Palamon and Arcite regain their strength, and vow eternal friendship. Then Palamon sees Emilia through the prison bars, and falls in love with her. Arcite notices, sees Emilia, and also falls in love with her. They argue over her fiercely. Pirithous persuades Theseus to give Arcite his liberty, and he is banished. When Arcite encounters country people preparing for a dance to be performed before the nobles, he joins them in disguise so that he can enter the Athenian sports. He impresses everyone, and Theseus makes him a servant to Emilia.

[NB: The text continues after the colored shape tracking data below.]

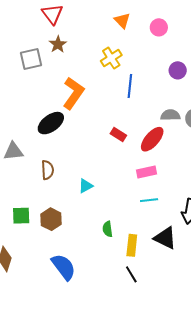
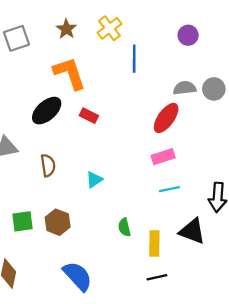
brown star: (58, 44) -> (66, 29), moved
orange L-shape: (73, 93) -> (69, 73), turned -48
red rectangle: (118, 134) -> (89, 116), moved
black line: (131, 274) -> (157, 277), turned -66

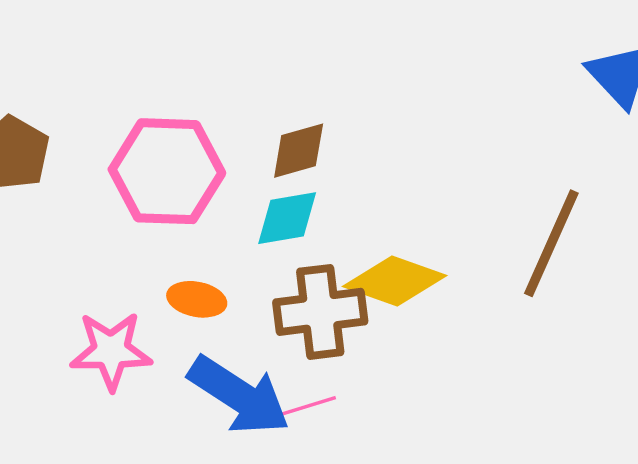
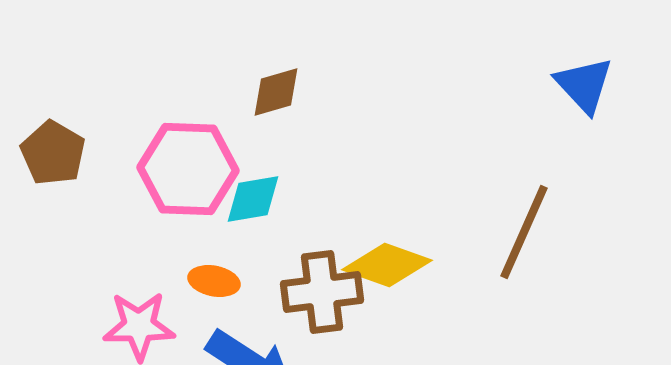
brown diamond: (299, 151) -> (276, 92), moved
cyan diamond: (287, 218) -> (253, 199), moved

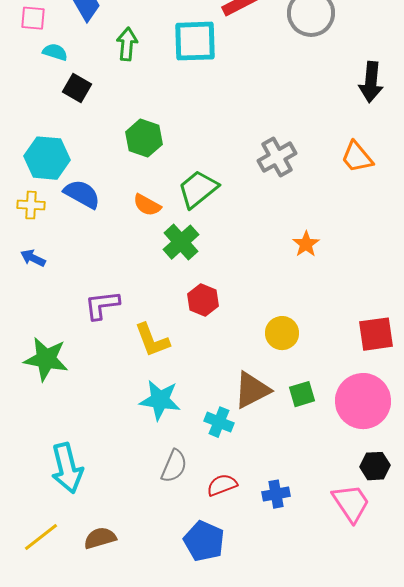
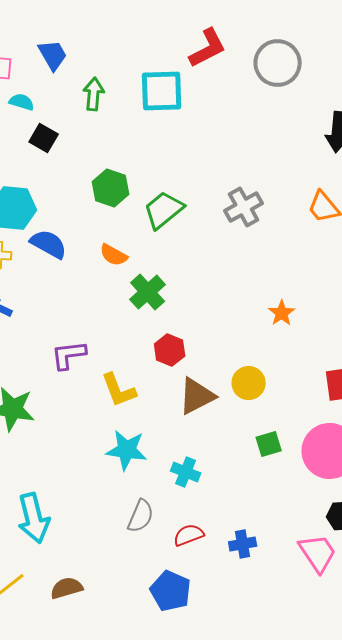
green trapezoid: (198, 189) -> (164, 210), moved
orange star: (306, 244) -> (282, 313), moved
brown triangle: (252, 390) -> (197, 396), moved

The Jailer’s Daughter sets Palamon free, in the hope of obtaining his love. She follows him into the countryside, but loses track of him, and then gradually loses her wits. The schoolmaster, rehearsing the country people for the dance, finds he is a woman short, but the Jailer’s Daughter supplies the place. They perform the dance in front of Theseus and Hippolyta.

Palamon, in hiding, sees Arcite in Theseus’ hunting-party, and reveals himself. Arcite fetches him clothes, food and armour. They expressd their affection for each other, but nonetheless duel, and are disturbed by Theseus and his court. They explain who they are, and admit their love for Emilia. Theseus sentences them to death, but Hippolyta, Emilia, and Pirithous successfully beg mercy for them. Emilia cannot choose between them, so Theseus commands them to return in a month with knights, and engage in single combat. The winner will gain Emilia; the loser will be sentenced to death.

The Jailer and his friends despair over his daughter’s madness. They consult a doctor, who advises that the daughter’s wooer should pretend to be Palamon. She accepts the substitution, and they go off to be married.

Palamon and Arcite return to fight for Emilia, and all three make prayers to their gods, asking for help. Emilia refuses to watch the combat. Arcite wins, and Palamon and his knights are sent for execution. The sentence is about to be carried out when Pirithous rushes in with the news that Arcite has been thrown by his horse, and badly injured. Arcite is brought in, and yields Emilia to Palamon before he dies, affirming Palamon’s original claim to her. Theseus recognizes Palamon’s right to marry Emilia, and announces a period of mourning for Arcite to be followed by their wedding.